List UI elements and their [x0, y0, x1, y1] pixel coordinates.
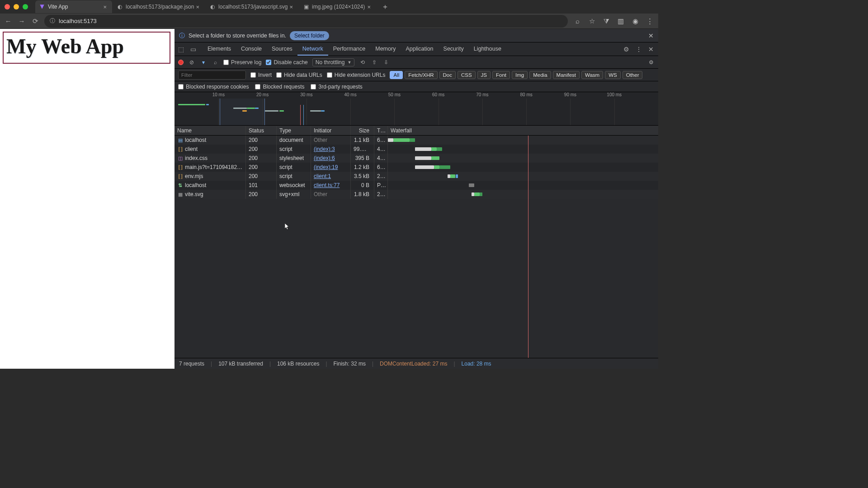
filter-type-fetchxhr[interactable]: Fetch/XHR — [405, 71, 437, 79]
col-type[interactable]: Type — [277, 126, 311, 135]
timeline-tick: 40 ms — [344, 92, 356, 97]
inspect-element-icon[interactable]: ⬚ — [178, 46, 184, 53]
devtools-close-icon[interactable]: ✕ — [648, 46, 654, 53]
filter-type-all[interactable]: All — [390, 71, 403, 79]
browser-tab[interactable]: ◐ localhost:5173/package.json × — [113, 0, 205, 13]
side-panel-icon[interactable]: ▥ — [616, 17, 626, 25]
devtools-tab-security[interactable]: Security — [439, 42, 469, 56]
network-row[interactable]: ⇅localhost101websocketclient.ts:770 BP… — [175, 181, 658, 190]
site-info-icon[interactable]: ⓘ — [50, 17, 55, 25]
col-time[interactable]: T… — [374, 126, 388, 135]
hide-data-urls-checkbox[interactable]: Hide data URLs — [276, 72, 322, 78]
network-row[interactable]: ▤localhost200documentOther1.1 kB6… — [175, 136, 658, 145]
export-har-icon[interactable]: ⇩ — [382, 59, 390, 66]
device-toolbar-icon[interactable]: ▭ — [190, 46, 196, 53]
initiator-link[interactable]: client.ts:77 — [314, 182, 340, 188]
tab-close-icon[interactable]: × — [194, 4, 201, 10]
initiator-link[interactable]: client:1 — [314, 173, 331, 179]
timeline-tick: 80 ms — [520, 92, 533, 97]
tab-close-icon[interactable]: × — [288, 4, 295, 10]
close-window-button[interactable] — [5, 4, 10, 9]
network-table: Name Status Type Initiator Size T… Water… — [175, 126, 658, 358]
filter-type-manifest[interactable]: Manifest — [553, 71, 580, 79]
devtools-tab-elements[interactable]: Elements — [203, 42, 236, 56]
network-row[interactable]: ▦vite.svg200svg+xmlOther1.8 kB2… — [175, 190, 658, 199]
network-row[interactable]: ⟦⟧env.mjs200scriptclient:13.5 kB2… — [175, 172, 658, 181]
devtools-tab-console[interactable]: Console — [236, 42, 267, 56]
col-waterfall[interactable]: Waterfall — [388, 126, 658, 135]
devtools-more-icon[interactable]: ⋮ — [636, 46, 642, 53]
profile-icon[interactable]: ◉ — [630, 17, 640, 25]
network-table-header[interactable]: Name Status Type Initiator Size T… Water… — [175, 126, 658, 136]
address-text: localhost:5173 — [59, 18, 97, 24]
forward-button[interactable]: → — [17, 17, 26, 25]
reload-button[interactable]: ⟳ — [31, 17, 40, 25]
close-infobar-icon[interactable]: ✕ — [648, 32, 654, 39]
third-party-checkbox[interactable]: 3rd-party requests — [311, 84, 362, 90]
filter-toggle-icon[interactable]: ▾ — [200, 59, 207, 66]
col-name[interactable]: Name — [175, 126, 246, 135]
search-icon[interactable]: ⌕ — [212, 59, 219, 66]
filter-type-font[interactable]: Font — [492, 71, 510, 79]
hide-extension-urls-checkbox[interactable]: Hide extension URLs — [327, 72, 386, 78]
throttling-dropdown[interactable]: No throttling ▼ — [312, 58, 355, 66]
select-folder-button[interactable]: Select folder — [290, 31, 329, 40]
browser-tab[interactable]: ◐ localhost:5173/javascript.svg × — [206, 0, 298, 13]
network-conditions-icon[interactable]: ⟲ — [359, 59, 366, 66]
col-status[interactable]: Status — [246, 126, 277, 135]
devtools-tab-lighthouse[interactable]: Lighthouse — [469, 42, 506, 56]
devtools-tab-performance[interactable]: Performance — [328, 42, 371, 56]
browser-tab-active[interactable]: Vite App × — [35, 0, 112, 13]
filter-type-js[interactable]: JS — [477, 71, 491, 79]
browser-tab[interactable]: ▣ img.jpeg (1024×1024) × — [299, 0, 376, 13]
tab-close-icon[interactable]: × — [101, 4, 108, 10]
zoom-icon[interactable]: ⌕ — [572, 17, 582, 25]
filter-type-wasm[interactable]: Wasm — [581, 71, 603, 79]
blocked-cookies-checkbox[interactable]: Blocked response cookies — [178, 84, 249, 90]
import-har-icon[interactable]: ⇧ — [371, 59, 378, 66]
initiator-link[interactable]: (index):3 — [314, 146, 335, 152]
address-bar[interactable]: ⓘ localhost:5173 — [44, 15, 568, 28]
blocked-requests-label: Blocked requests — [263, 84, 304, 90]
network-settings-icon[interactable]: ⚙ — [647, 59, 655, 66]
filter-type-css[interactable]: CSS — [458, 71, 476, 79]
timeline-tick: 90 ms — [564, 92, 576, 97]
page-heading: My Web App — [6, 34, 167, 58]
invert-checkbox[interactable]: Invert — [250, 72, 272, 78]
initiator-link[interactable]: (index):6 — [314, 155, 335, 161]
network-timeline[interactable]: 10 ms20 ms30 ms40 ms50 ms60 ms70 ms80 ms… — [175, 92, 658, 126]
record-button[interactable] — [178, 60, 184, 65]
network-row[interactable]: ◫index.css200stylesheet(index):6395 B4… — [175, 154, 658, 163]
col-initiator[interactable]: Initiator — [311, 126, 351, 135]
devtools-tab-sources[interactable]: Sources — [267, 42, 297, 56]
devtools-tab-network[interactable]: Network — [297, 42, 328, 56]
filter-input[interactable] — [178, 70, 246, 80]
network-row[interactable]: ⟦⟧main.js?t=1710941828…200script(index):… — [175, 163, 658, 172]
tab-close-icon[interactable]: × — [365, 4, 373, 10]
file-type-icon: ◫ — [177, 154, 183, 163]
clear-icon[interactable]: ⊘ — [188, 59, 195, 66]
extensions-icon[interactable]: ⧩ — [601, 17, 611, 25]
back-button[interactable]: ← — [4, 17, 13, 25]
tab-title: img.jpeg (1024×1024) — [312, 4, 365, 10]
filter-type-doc[interactable]: Doc — [439, 71, 456, 79]
devtools-tab-application[interactable]: Application — [401, 42, 438, 56]
maximize-window-button[interactable] — [23, 4, 28, 9]
filter-type-other[interactable]: Other — [623, 71, 643, 79]
filter-type-img[interactable]: Img — [512, 71, 528, 79]
network-row[interactable]: ⟦⟧client200script(index):399.4 kB4… — [175, 145, 658, 154]
initiator-link[interactable]: (index):19 — [314, 164, 338, 170]
disable-cache-checkbox[interactable]: Disable cache — [266, 59, 307, 66]
filter-type-ws[interactable]: WS — [605, 71, 621, 79]
minimize-window-button[interactable] — [14, 4, 19, 9]
menu-icon[interactable]: ⋮ — [645, 17, 655, 25]
col-size[interactable]: Size — [351, 126, 374, 135]
preserve-log-checkbox[interactable]: Preserve log — [223, 59, 261, 66]
bookmark-icon[interactable]: ☆ — [587, 17, 597, 25]
file-type-icon: ⇅ — [177, 181, 183, 190]
blocked-requests-checkbox[interactable]: Blocked requests — [255, 84, 304, 90]
devtools-settings-icon[interactable]: ⚙ — [623, 46, 629, 53]
devtools-tab-memory[interactable]: Memory — [370, 42, 401, 56]
new-tab-button[interactable]: ＋ — [377, 0, 393, 14]
filter-type-media[interactable]: Media — [529, 71, 551, 79]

- **WORK TASK**:
Within the entries above, report how many lines include "elements", and keep the answer to the number.

- **WRITTEN SOLUTION**:
2